[net.unix] name=value or -n value?

gsp@circe.UUCP (Gary Perlman) (03/21/84)

I am impressed with the suggestions for standards which concentrate on
the name=value pair system.  While this is contrary to UNIX tradition,
it seems more consistent and allows multi-character names for options.
My own support for such a standard has changed over time and I will tell why.
At first I rebelled against the traditional "convention" for the more
clear name=value convention, but with some convincing by some analysis
of usage and some results of implementation, I have come to respect both.
I think the attempts at replacing the current "convention" with another
is an over-reaction.  What is needed is a consistent standard that gets
followed; the lack of any (or software supporting it) has resulted in poorly
implemented programs that give people grief they don't deserve.  I think
that the recently proposed system (mostly consistent with tradition)
is as good as any, and that poor and inconsistent implementations are to
blame for the problems so many have observed.

One of the problems with UNIX commands is that the use of command line options
is inconsistent.  Some of the `rules' to which there are numerous exceptions are:
	Options are preceded by a dash (-)
	Options can be bundled
	Options are single characters
	Option letters must be immediately followed by a value
	Flagged options must precede others
	Commands without arguments print their options (dangerous)
The exceptions are everywhere:
	ps (some versions) does not allow a -
	nroff does not bundle flags
	stty takes multi character options
	cc option values must be preceded by a space (cc -o file)
	nroff values must follow option flags (nroff -man is really the "an" macros!)
	dd uses name=value format
	find has brain damaged syntax
	cc doesn't care about where options to the loader go

Looking over these, one has to say: "If there were ONE way to do it,
things would be better,"  and "What way is the best way?"  Anyone
can see that UNIX command line arguments are a mess, but what
to do about it is more difficult to determine.  In the 1984 Winter USENIX
conference, Hemenway and Armitage presented a proposed standard for options.
It looked a lot like traditional UNIX command line handling, except that
standards were introduced:
	options are preceded by a dash
	options are single characters
	options taking values must be preceded by a space
	boolean options can be bundled
There are 13 rules, which are pretty easy to follow.
At first glance, I said "Ugh!"  I wanted to see name=value pairs
to allow multi-character option names.  I almost fully supported Brad
Templeton posting of the Waterloo system (I referred to have ALL args
as name=value pairs so that alphanumeric option names for logical flags
could be specified as name=t or name=false, and + and - would be synonymous
with true and false, respectively so that name+ and name- would be parsable
and fall out of the same name=value convention).  This is a standard on
some systems inside Bell Labs where a common computing environment for
several systems is needed.  I further supported name=value pairs because
I too had written software for parsing them in command lines and files.

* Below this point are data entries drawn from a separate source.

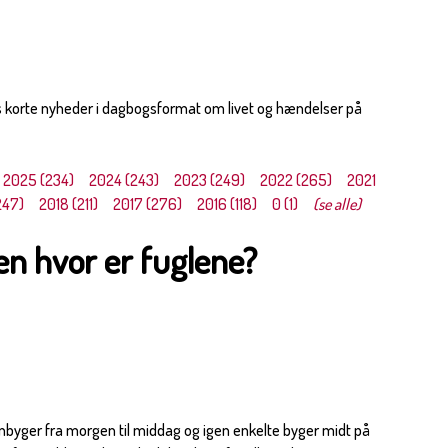
s korte nyheder i dagbogsformat om livet og hændelser på
2025 (234)
2024 (243)
2023 (249)
2022 (265)
2021
247)
2018 (211)
2017 (276)
2016 (118)
0 (1)
(se alle)
en hvor er fuglene?
gnbyger fra morgen til middag og igen enkelte byger midt på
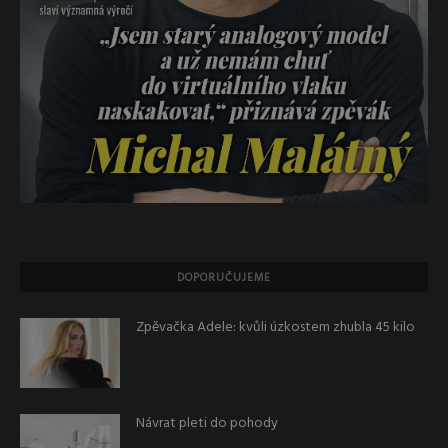
DOPORUČUJEME
Zpěvačka Adele: kvůli úzkostem zhubla 45 kilo
Návrat pleti do pohody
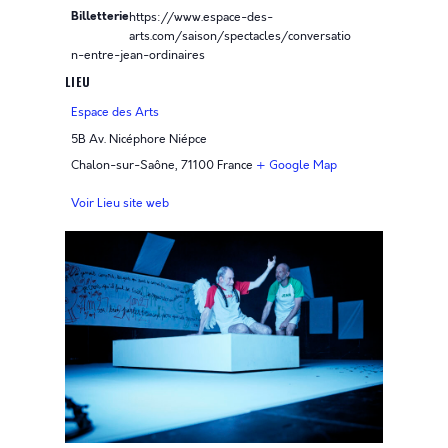
Billetterie
https://www.espace-des-
arts.com/saison/spectacles/conversatio
n-entre-jean-ordinaires
LIEU
Espace des Arts
5B Av. Nicéphore Niépce
Chalon-sur-Saône
,
71100
France
+ Google Map
Voir Lieu site web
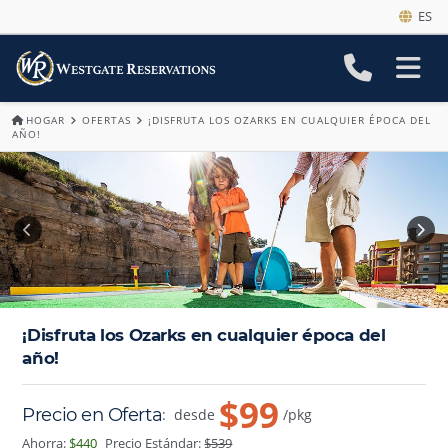
ES
HOGAR
OFERTAS
¡DISFRUTA LOS OZARKS EN CUALQUIER ÉPOCA DEL
AÑO!
¡Disfruta los Ozarks en cualquier época del
año!
$99
Precio en Oferta
:
desde
/pkg
Ahorra:
$440
Precio Estándar:
$539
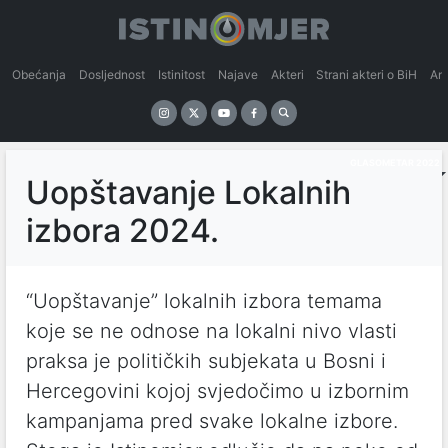
Obećanja
Dosljednost
Istinitost
Najave
Akteri
Strani akteri o BiH
An
GLASOMETAR 2022
Uopštavanje Lokalnih
izbora 2024.
“Uopštavanje” lokalnih izbora temama
koje se ne odnose na lokalni nivo vlasti
praksa je političkih subjekata u Bosni i
Hercegovini kojoj svjedočimo u izbornim
kampanjama pred svake lokalne izbore.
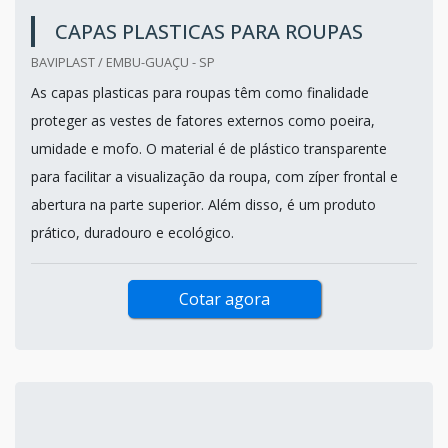
CAPAS PLASTICAS PARA ROUPAS
BAVIPLAST / EMBU-GUAÇU - SP
As capas plasticas para roupas têm como finalidade
proteger as vestes de fatores externos como poeira,
umidade e mofo. O material é de plástico transparente
para facilitar a visualização da roupa, com zíper frontal e
abertura na parte superior. Além disso, é um produto
prático, duradouro e ecológico.
Cotar agora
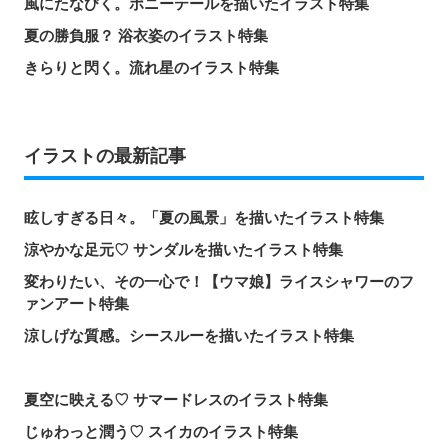
風にたなびく。ポニーテールを描いたイラスト特集
夏の勝負服？ 浴衣姿のイラスト特集
きらりと閃く。流れ星のイラスト特集
イラストの最新記事
眩しすぎる日々。「夏の風景」を描いたイラスト特集
涼やかな足元♡ サンダルを描いたイラスト特集
変わりたい、その一心で！【ウマ娘】ライスシャワーのフ
ァンアート特集
涼しげな質感。シースルーを描いたイラスト特集
夏空に映える♡ サマードレスのイラスト特集
じゅわっと潤う♡ スイカのイラスト特集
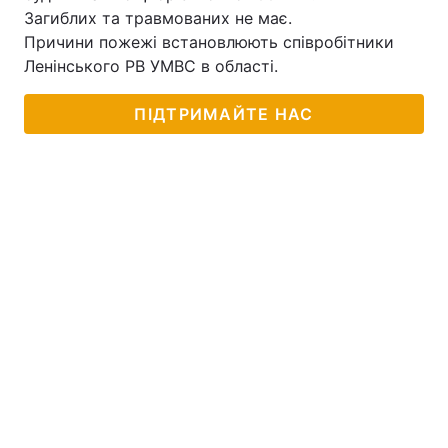
Загиблих та травмованих не має.
Причини пожежі встановлюють співробітники
Ленінського РВ УМВС в області.
Головна
Війна
ПІДТРИМАЙТЕ НАС
Україна
Політика
Економіка
Світ
Спорт
Наука
Техно і зв'язок
Лайт
Зброя
Інциденти
Здоров'я
Туризм
Цікавинки
Погода
Екологія
Регіони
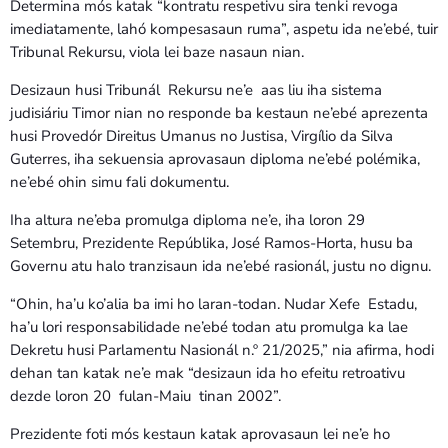
Determina mós katak “kontratu respetivu sira tenki revoga
imediatamente, lahó kompesasaun ruma”, aspetu ida ne’ebé, tuir
Tribunal Rekursu, viola lei baze nasaun nian.
Desizaun husi Tribunál Rekursu ne’e aas liu iha sistema
judisiáriu Timor nian no responde ba kestaun ne’ebé aprezenta
husi Provedór Direitus Umanus no Justisa, Virgílio da Silva
Guterres, iha sekuensia aprovasaun diploma ne’ebé polémika,
ne’ebé ohin simu fali dokumentu.
Iha altura ne’eba promulga diploma ne’e, iha loron 29
Setembru, Prezidente Repúblika, José Ramos-Horta, husu ba
Governu atu halo tranzisaun ida ne’ebé rasionál, justu no dignu.
“Ohin, ha’u ko’alia ba imi ho laran-todan. Nudar Xefe Estadu,
ha’u lori responsabilidade ne’ebé todan atu promulga ka lae
Dekretu husi Parlamentu Nasionál n.º 21/2025,” nia afirma, hodi
dehan tan katak ne’e mak “desizaun ida ho efeitu retroativu
dezde loron 20 fulan-Maiu tinan 2002”.
Prezidente foti mós kestaun katak aprovasaun lei ne’e ho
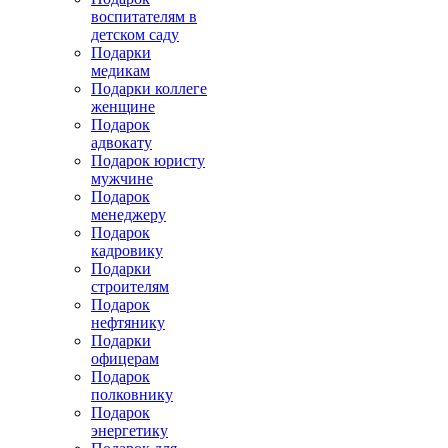
воспитателям в
детском саду
Подарки
медикам
Подарки коллеге
женщине
Подарок
адвокату
Подарок юристу
мужчине
Подарок
менеджеру
Подарок
кадровику
Подарки
строителям
Подарок
нефтянику
Подарки
офицерам
Подарок
полковнику
Подарок
энергетику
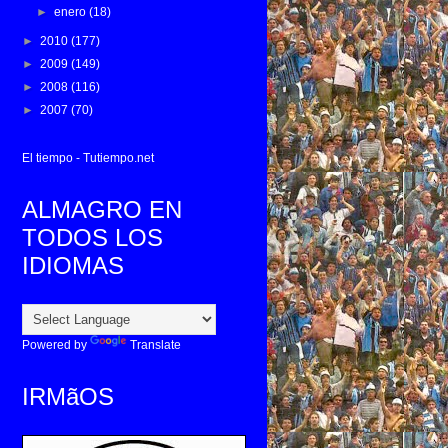
►
enero
(18)
►
2010
(177)
►
2009
(149)
►
2008
(116)
►
2007
(70)
El tiempo - Tutiempo.net
ALMAGRO EN
TODOS LOS
IDIOMAS
Powered by
Translate
IRMãOS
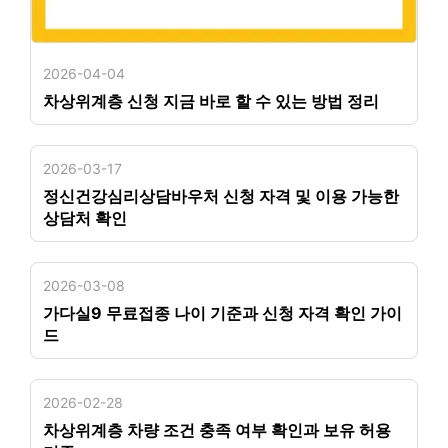
2026-04-04
차상위계층 신청 지금 바로 할 수 있는 방법 정리
2026-03-17
정신건강심리상담바우처 신청 자격 및 이용 가능한
상담처 확인
2026-03-08
가다실9 무료접종 나이 기준과 신청 자격 확인 가이
드
2026-02-28
차상위계층 차량 조건 충족 여부 확인과 보유 허용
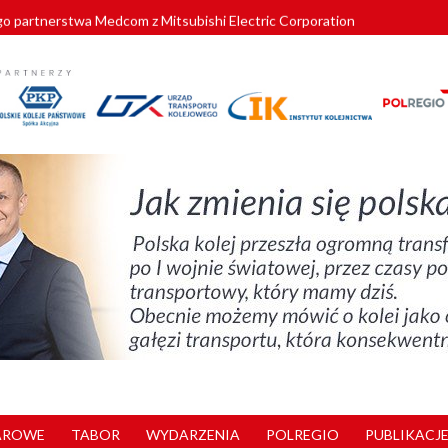
o partnerstwa Medcom z Mitsubishi Electric Corporation
tnerem „Lata na Dolnym Śląsku”. We Wrocławiu rusza weekend pełen reg
pomorskie znów szuka dostawcy nowych EZT
ach kolejowych w północnej Wielkopolsce. Łatwiejsze dojazdy do pracy i 
nuje nowe standardy kategoryzacji dworców
AROWE
TABOR
WYDARZENIA
POLREGIO
PUBLIKACJE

But then I learned about the work of Hemenway and Armitage.  They looked
at hundreds of commands on UNIX and categorized the full range of usage
exemplified by the exceptions above.  Their goal was to come up with
recommendations about what to do about UNIX and its command line problems.
Their conclusion was that consistency was highly desirable, but so was
compatibility with existing programs.  Their analysis, which I consider to
be the most sane I have seen, points out that backward compatibility is
not only with command usage by people, but also by shell scripts.  People
at Bell Labs use shell more than anywhere else, especially since ksh,
the new shell by Dave Korn (See Summer USENIX, 1983) is so much faster.
I found it hard to believe, but there are system here with thousands of
lines of shell.  To admit total defeat and say "Scrap the -options for
name=value pairs" would mean that a lot of systems depending on shell scripts
would not work any more.  This would not fare well with management concerned
with giving support to a naive user community; you can't say "Everything is
changed (for the better)" without alienating a lot of people (I cite BSD 4.2).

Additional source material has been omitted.